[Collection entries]
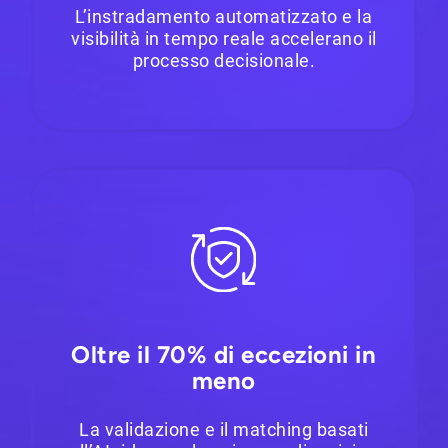
L’instradamento automatizzato e la
visibilità in tempo reale accelerano il
processo decisionale.
Oltre il 70% di eccezioni in
meno
La validazione e il matching basati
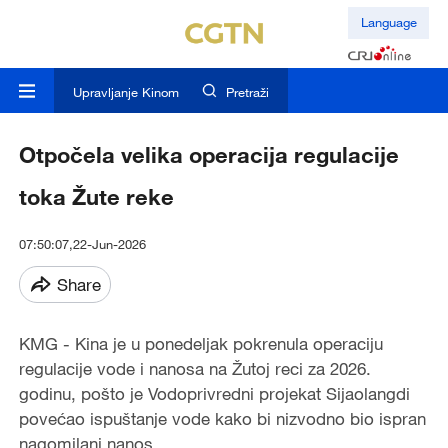
Language
Upravljanje Kinom
Pretraži
Otpočela velika operacija regulacije
toka Žute reke
07:50:07,22-Jun-2026
Share
KMG - Kina je u ponedeljak pokrenula operaciju
regulacije vode i nanosa na Žutoj reci za 2026.
godinu, pošto je Vodoprivredni projekat Sijaolangdi
povećao ispuštanje vode kako bi nizvodno bio ispran
nagomilani nanos.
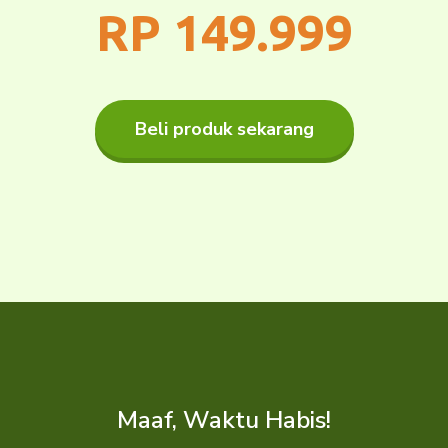
RP 149.999
Beli produk sekarang
Maaf, Waktu Habis!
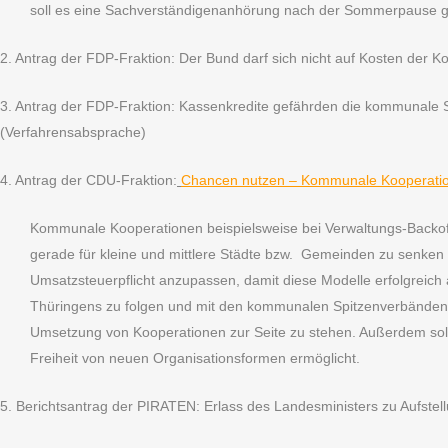
soll es eine Sachverständigenanhörung nach der Sommerpause 
2. Antrag der FDP-Fraktion: Der Bund darf sich nicht auf Kosten der 
3. Antrag der FDP-Fraktion: Kassenkredite gefährden die kommunale
(Verfahrensabsprache)
4. Antrag der CDU-Fraktion:
Chancen nutzen – Kommunale Kooperatio
Kommunale Kooperationen beispielsweise bei Verwaltungs-Backoff
gerade für kleine und mittlere Städte bzw. Gemeinden zu senken o
Umsatzsteuerpflicht anzupassen, damit diese Modelle erfolgreic
Thüringens zu folgen und mit den kommunalen Spitzenverbände
Umsetzung von Kooperationen zur Seite zu stehen. Außerdem sol
Freiheit von neuen Organisationsformen ermöglicht.
5. Berichtsantrag der PIRATEN: Erlass des Landesministers zu Aufs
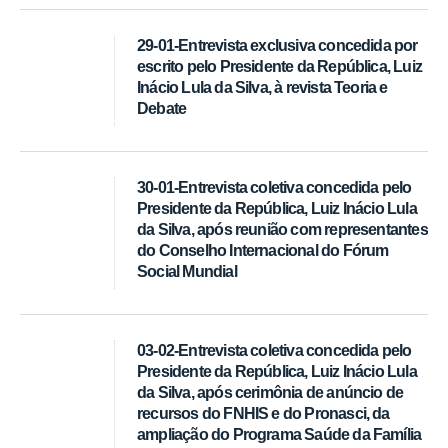
29-01-Entrevista exclusiva concedida por
escrito pelo Presidente da República, Luiz
Inácio Lula da Silva, à revista Teoria e
Debate
30-01-Entrevista coletiva concedida pelo
Presidente da República, Luiz Inácio Lula
da Silva, após reunião com representantes
do Conselho Internacional do Fórum
Social Mundial
03-02-Entrevista coletiva concedida pelo
Presidente da República, Luiz Inácio Lula
da Silva, após cerimônia de anúncio de
recursos do FNHIS e do Pronasci, da
ampliação do Programa Saúde da Família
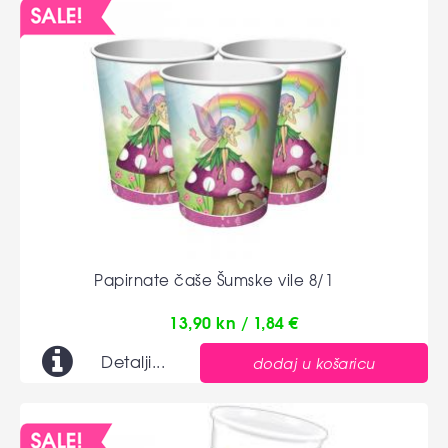
Papirnate čaše Šumske vile 8/1
13,90 kn / 1,84 €
Detalji...
dodaj u košaricu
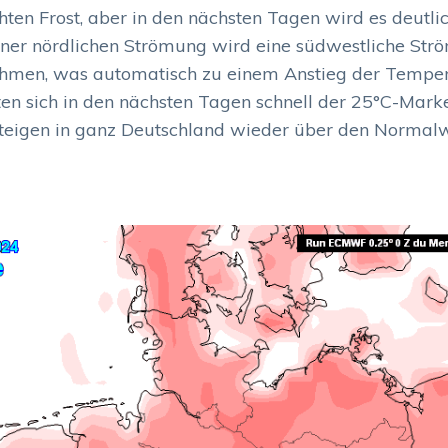
hten Frost, aber in den nächsten Tagen wird es deutli
ner nördlichen Strömung wird eine südwestliche Str
hmen, was automatisch zu einem Anstieg der Tempera
en sich in den nächsten Tagen schnell der 25°C-Marke
teigen in ganz Deutschland wieder über den Normalw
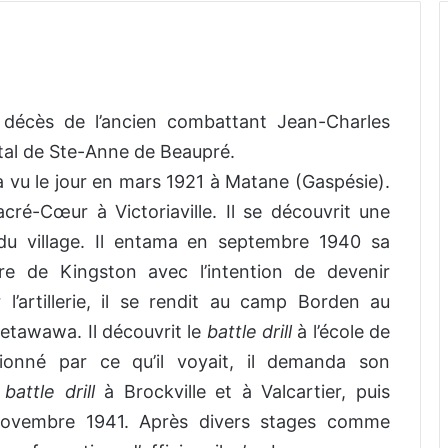
 décès de l’ancien combattant Jean-Charles
ital de Ste-Anne de Beaupré.
 vu le jour en mars 1921 à Matane (Gaspésie).
acré-Cœur à Victoriaville. Il se découvrit une
du village. Il entama en septembre 1940 sa
aire de Kingston avec l’intention de devenir
l’artillerie, il se rendit au camp Borden au
Petawawa. Il découvrit le
battle drill
à l’école de
sionné par ce qu’il voyait, il demanda son
e
battle drill
à Brockville et à Valcartier, puis
 novembre 1941. Après divers stages comme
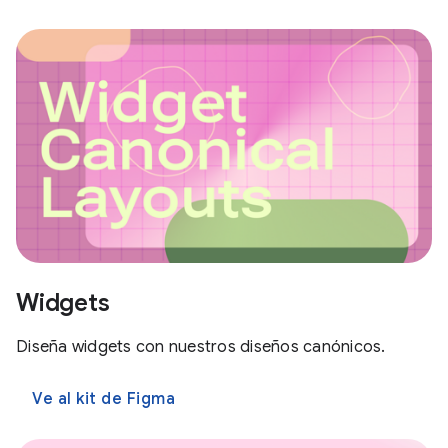
Widgets
Diseña widgets con nuestros diseños canónicos.
Ve al kit de Figma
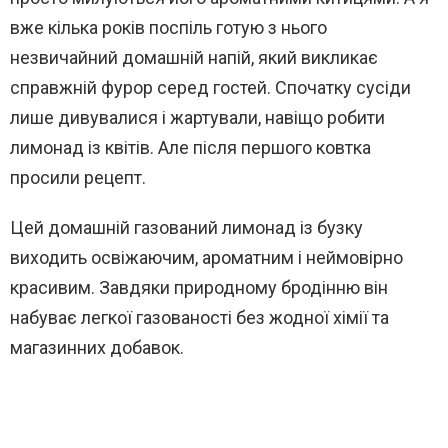
вже кілька років поспіль готую з нього
незвичайний домашній напій, який викликає
справжній фурор серед гостей. Спочатку сусіди
лише дивувалися і жартували, навіщо робити
лимонад із квітів. Але після першого ковтка
просили рецепт.
Цей домашній газований лимонад із бузку
виходить освіжаючим, ароматним і неймовірно
красивим. Завдяки природному бродінню він
набуває легкої газованості без жодної хімії та
магазинних добавок.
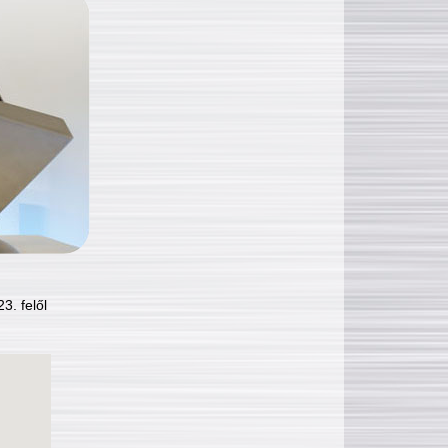
3. felől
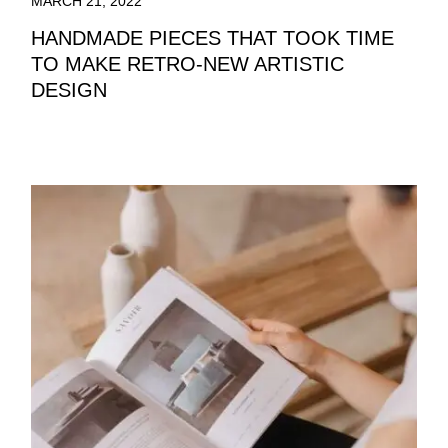
MARCH 21, 2022
HANDMADE PIECES THAT TOOK TIME
TO MAKE RETRO-NEW ARTISTIC
DESIGN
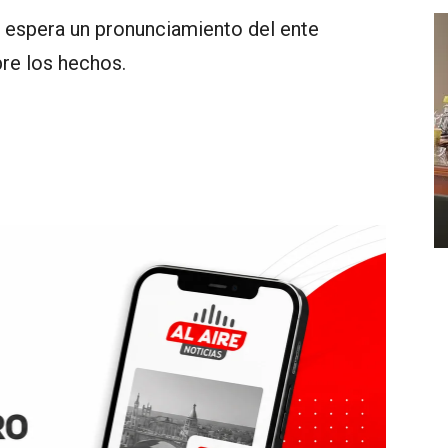
se espera un pronunciamiento del ente
bre los hechos.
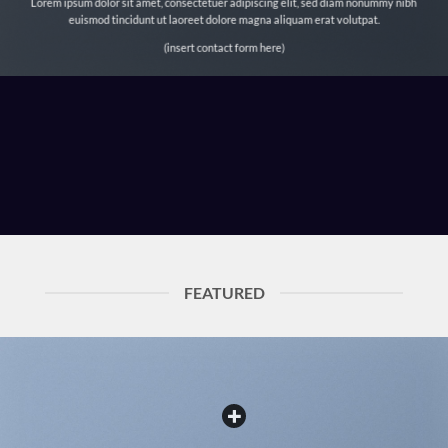
Lorem ipsum dolor sit amet, consectetuer adipiscing elit, sed diam nonummy nibh
euismod tincidunt ut laoreet dolore magna aliquam erat volutpat.
(insert contact form here)
FEATURED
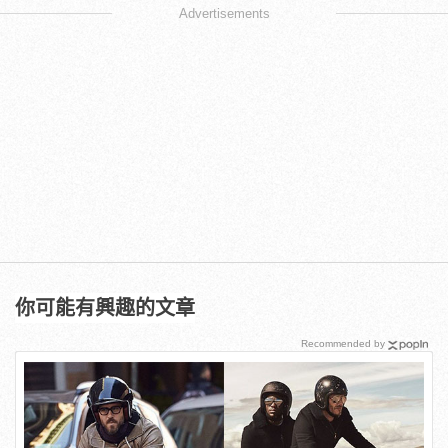
Advertisements
你可能有興趣的文章
Recommended by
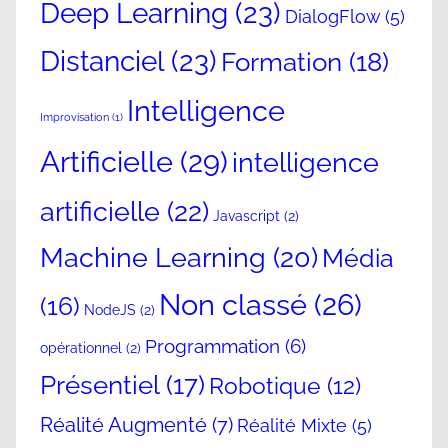
Deep Learning
(23)
DialogFlow
(5)
Distanciel
(23)
Formation
(18)
Intelligence
Improvisation
(1)
Artificielle
(29)
intelligence
artificielle
(22)
Javascript
(2)
Machine Learning
(20)
Média
Non classé
(26)
(16)
NodeJS
(2)
Programmation
(6)
opérationnel
(2)
Présentiel
(17)
Robotique
(12)
Réalité Augmenté
(7)
Réalité Mixte
(5)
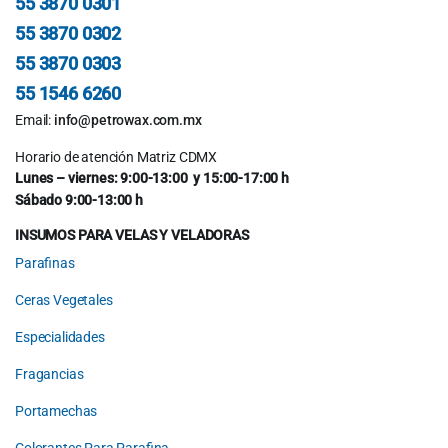
55 3870 0301
55 3870 0302
55 3870 0303
55 1546 6260
Email:
info@petrowax.com.mx
Horario de atención Matriz CDMX
Lunes – viernes: 9:00-13:00 y 15:00-17:00 h
Sábado 9:00-13:00 h
INSUMOS PARA VELAS Y VELADORAS
Parafinas
Ceras Vegetales
Especialidades
Fragancias
Portamechas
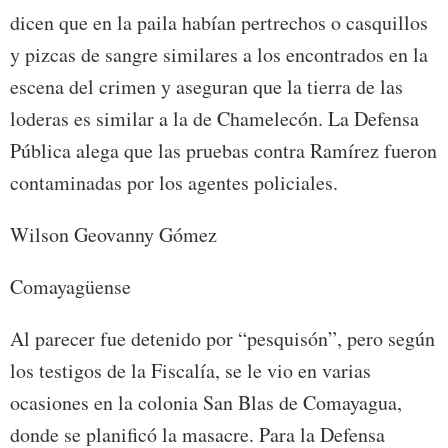
dicen que en la paila habían pertrechos o casquillos
y pizcas de sangre similares a los encontrados en la
escena del crimen y aseguran que la tierra de las
loderas es similar a la de Chamelecón. La Defensa
Pública alega que las pruebas contra Ramírez fueron
contaminadas por los agentes policiales.
Wilson Geovanny Gómez
Comayagüense
Al parecer fue detenido por “pesquisón”, pero según
los testigos de la Fiscalía, se le vio en varias
ocasiones en la colonia San Blas de Comayagua,
donde se planificó la masacre. Para la Defensa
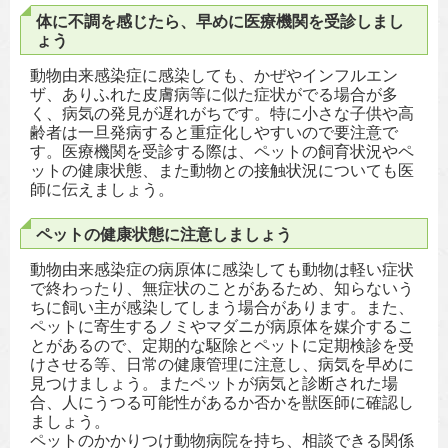
体に不調を感じたら、早めに医療機関を受診しまし
ょう
動物由来感染症に感染しても、かぜやインフルエン
ザ、ありふれた皮膚病等に似た症状がでる場合が多
く、病気の発見が遅れがちです。特に小さな子供や高
齢者は一旦発病すると重症化しやすいので要注意で
す。医療機関を受診する際は、ペットの飼育状況やペ
ットの健康状態、また動物との接触状況についても医
師に伝えましょう。
ペットの健康状態に注意しましょう
動物由来感染症の病原体に感染しても動物は軽い症状
で終わったり、無症状のことがあるため、知らないう
ちに飼い主が感染してしまう場合があります。また、
ペットに寄生するノミやマダニが病原体を媒介するこ
とがあるので、定期的な駆除とペットに定期検診を受
けさせる等、日常の健康管理に注意し、病気を早めに
見つけましょう。またペットが病気と診断された場
合、人にうつる可能性があるか否かを獣医師に確認し
ましょう。
ペットのかかりつけ動物病院を持ち、相談できる関係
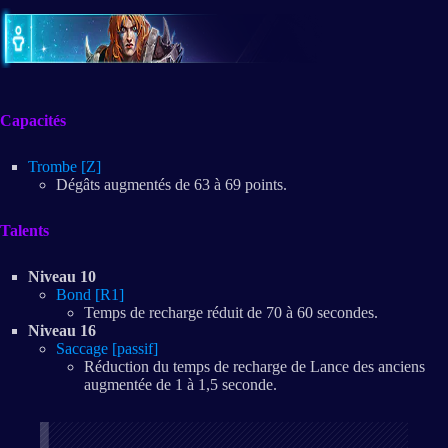
Capacités
Trombe [Z]
Dégâts augmentés de 63 à 69 points.
Talents
Niveau 10
Bond [R1]
Temps de recharge réduit de 70 à 60 secondes.
Niveau 16
Saccage [passif]
Réduction du temps de recharge de Lance des anciens
augmentée de 1 à 1,5 seconde.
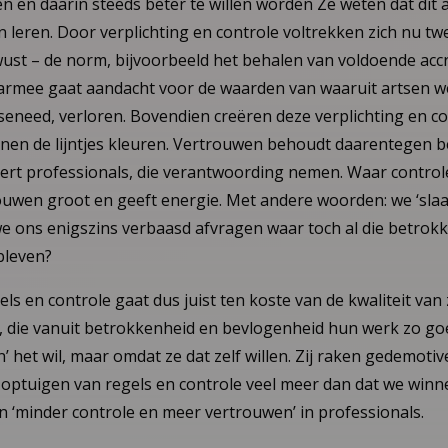
en en daarin steeds beter te willen worden Ze weten dat dit 
n leren. Door verplichting en controle voltrekken zich nu 
ust – de norm, bijvoorbeeld het behalen van voldoende accr
rmee gaat aandacht voor de waarden van waaruit artsen w
eneed, verloren. Bovendien creëren deze verplichting en c
innen de lijntjes kleuren. Vertrouwen behoudt daarentegen 
ert professionals, die verantwoording nemen. Waar control
ouwen groot en geeft energie. Met andere woorden: we ‘sla
 we ons enigszins verbaasd afvragen waar toch al die betro
bleven?
ls en controle gaat dus juist ten koste van de kwaliteit van
, die vanuit betrokkenheid en bevlogenheid hun werk zo goe
 het wil, maar omdat ze dat zelf willen. Zij raken gedemotive
 optuigen van regels en controle veel meer dan dat we winn
 ‘minder controle en meer vertrouwen’ in professionals.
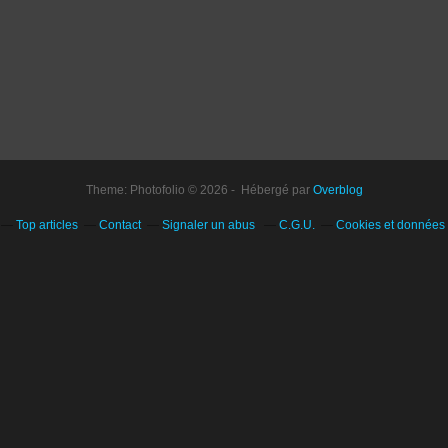
Theme: Photofolio © 2026 - Hébergé par
Overblog
Top articles
Contact
Signaler un abus
C.G.U.
Cookies et données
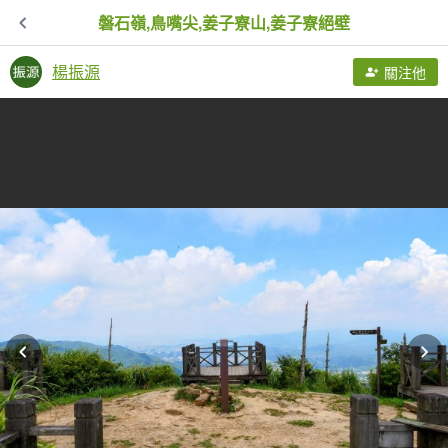
磐石嶺,鳥嘴尖,姜子寮山,姜子寮絕壁
楊振源
關注他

Task details
What you write should match the entries exactly, except that the pictures are dropped.

Reply to the exercise
L’instradamento automatizzato e la
visibilità in tempo reale accelerano il
processo decisionale.
Oltre il 70% di eccezioni in
meno
La validazione e il matching basati
Language
Upravljanje Kinom
Pretraži
Otpočela velika operacija regulacije
toka Žute reke
07:50:07,22-Jun-2026
Share
KMG - Kina je u ponedeljak pokrenula operaciju
regulacije vode i nanosa na Žutoj reci za 2026.
godinu, pošto je Vodoprivredni projekat Sijaolangdi
povećao ispuštanje vode kako bi nizvodno bio ispran
nagomilani nanos.
RP 149.999
Beli produk sekarang
Maaf, Waktu Habis!
soll es eine Sachverständigenanhörung nach der Sommerpause 
2. Antrag der FDP-Fraktion: Der Bund darf sich nicht auf Kosten der 
3. Antrag der FDP-Fraktion: Kassenkredite gefährden die kommunale
(Verfahrensabsprache)
4. Antrag der CDU-Fraktion:
Chancen nutzen – Kommunale Kooperatio
Kommunale Kooperationen beispielsweise bei Verwaltungs-Backoff
gerade für kleine und mittlere Städte bzw. Gemeinden zu senken o
Umsatzsteuerpflicht anzupassen, damit diese Modelle erfolgreic
Thüringens zu folgen und mit den kommunalen Spitzenverbände
Umsetzung von Kooperationen zur Seite zu stehen. Außerdem sol
Freiheit von neuen Organisationsformen ermöglicht.
5. Berichtsantrag der PIRATEN: Erlass des Landesministers zu Aufs
29-01-Entrevista exclusiva concedida por
escrito pelo Presidente da República, Luiz
Inácio Lula da Silva, à revista Teoria e
Debate
30-01-Entrevista coletiva concedida pelo
Presidente da República, Luiz Inácio Lula
da Silva, após reunião com representantes
do Conselho Internacional do Fórum
Social Mundial
03-02-Entrevista coletiva concedida pelo
Presidente da República, Luiz Inácio Lula
da Silva, após cerimônia de anúncio de
recursos do FNHIS e do Pronasci, da
ampliação do Programa Saúde da Família
Papirnate čaše Šumske vile 8/1
13,90 kn / 1,84 €
Detalji...
dodaj u košaricu
hten Frost, aber in den nächsten Tagen wird es deutli
ner nördlichen Strömung wird eine südwestliche Str
hmen, was automatisch zu einem Anstieg der Tempera
en sich in den nächsten Tagen schnell der 25°C-Marke
teigen in ganz Deutschland wieder über den Normalw
 décès de l’ancien combattant Jean-Charles
ital de Ste-Anne de Beaupré.
 vu le jour en mars 1921 à Matane (Gaspésie).
acré-Cœur à Victoriaville. Il se découvrit une
du village. Il entama en septembre 1940 sa
aire de Kingston avec l’intention de devenir
l’artillerie, il se rendit au camp Borden au
Petawawa. Il découvrit le
battle drill
à l’école de
sionné par ce qu’il voyait, il demanda son
e
battle drill
à Brockville et à Valcartier, puis
 novembre 1941. Après divers stages comme
Widgets
Diseña widgets con nuestros diseños canónicos.
Ve al kit de Figma
вже кілька років поспіль готую з нього
незвичайний домашній напій, який викликає
справжній фурор серед гостей. Спочатку сусіди
лише дивувалися і жартували, навіщо робити
лимонад із квітів. Але після першого ковтка
просили рецепт.
Цей домашній газований лимонад із бузку
виходить освіжаючим, ароматним і неймовірно
красивим. Завдяки природному бродінню він
набуває легкої газованості без жодної хімії та
магазинних добавок.
3. felől
MARCH 21, 2022
HANDMADE PIECES THAT TOOK TIME
TO MAKE RETRO-NEW ARTISTIC
DESIGN
se espera un pronunciamiento del ente
bre los hechos.
Lorem ipsum dolor sit amet, consectetuer adipiscing elit, sed diam nonummy nibh
euismod tincidunt ut laoreet dolore magna aliquam erat volutpat.
(insert contact form here)
FEATURED
Advertisements
你可能有興趣的文章
Recommended by
Deep Learning
(23)
DialogFlow
(5)
Distanciel
(23)
Formation
(18)
Intelligence
Improvisation
(1)
Artificielle
(29)
intelligence
artificielle
(22)
Javascript
(2)
Machine Learning
(20)
Média
Non classé
(26)
(16)
NodeJS
(2)
Programmation
(6)
opérationnel
(2)
Présentiel
(17)
Robotique
(12)
Réalité Augmenté
(7)
Réalité Mixte
(5)
55 3870 0301
55 3870 0302
55 3870 0303
55 1546 6260
Email:
info@petrowax.com.mx
Horario de atención Matriz CDMX
Lunes – viernes: 9:00-13:00 y 15:00-17:00 h
Sábado 9:00-13:00 h
INSUMOS PARA VELAS Y VELADORAS
Parafinas
Ceras Vegetales
Especialidades
Fragancias
Portamechas
dicen que en la paila habían pertrechos o casquillos
y pizcas de sangre similares a los encontrados en la
escena del crimen y aseguran que la tierra de las
loderas es similar a la de Chamelecón. La Defensa
Pública alega que las pruebas contra Ramírez fueron
contaminadas por los agentes policiales.
Wilson Geovanny Gómez
Comayagüense
Al parecer fue detenido por “pesquisón”, pero según
los testigos de la Fiscalía, se le vio en varias
ocasiones en la colonia San Blas de Comayagua,
donde se planificó la masacre. Para la Defensa
体に不調を感じたら、早めに医療機関を受診しまし
ょう
動物由来感染症に感染しても、かぜやインフルエン
ザ、ありふれた皮膚病等に似た症状がでる場合が多
く、病気の発見が遅れがちです。特に小さな子供や高
齢者は一旦発病すると重症化しやすいので要注意で
す。医療機関を受診する際は、ペットの飼育状況やペ
ットの健康状態、また動物との接触状況についても医
師に伝えましょう。
ペットの健康状態に注意しましょう
動物由来感染症の病原体に感染しても動物は軽い症状
で終わったり、無症状のことがあるため、知らないう
ちに飼い主が感染してしまう場合があります。また、
ペットに寄生するノミやマダニが病原体を媒介するこ
とがあるので、定期的な駆除とペットに定期検診を受
けさせる等、日常の健康管理に注意し、病気を早めに
見つけましょう。またペットが病気と診断された場
合、人にうつる可能性があるか否かを獣医師に確認し
ましょう。
ペットのかかりつけ動物病院を持ち、相談できる関係
Capacités
Trombe [Z]
Dégâts augmentés de 63 à 69 points.
Talents
Niveau 10
Bond [R1]
Temps de recharge réduit de 70 à 60 secondes.
Niveau 16
Saccage [passif]
Réduction du temps de recharge de Lance des anciens
augmentée de 1 à 1,5 seconde.
en en daarin steeds beter te willen worden Ze weten dat dit 
n leren. Door verplichting en controle voltrekken zich nu 
ust – de norm, bijvoorbeeld het behalen van voldoende accr
rmee gaat aandacht voor de waarden van waaruit artsen w
eneed, verloren. Bovendien creëren deze verplichting en c
innen de lijntjes kleuren. Vertrouwen behoudt daarentegen 
ert professionals, die verantwoording nemen. Waar control
ouwen groot en geeft energie. Met andere woorden: we ‘sla
 we ons enigszins verbaasd afvragen waar toch al die betro
bleven?
ls en controle gaat dus juist ten koste van de kwaliteit van
, die vanuit betrokkenheid en bevlogenheid hun werk zo goe
 het wil, maar omdat ze dat zelf willen. Zij raken gedemotive
 optuigen van regels en controle veel meer dan dat we winn
 ‘minder controle en meer vertrouwen’ in professionals.
Theme: Photofolio © 2026 - Hébergé par
Overblog
Top articles
Contact
Signaler un abus
C.G.U.
Cookies et données
磐石嶺,鳥嘴尖,姜子寮山,姜子寮絕壁
楊振源
關注他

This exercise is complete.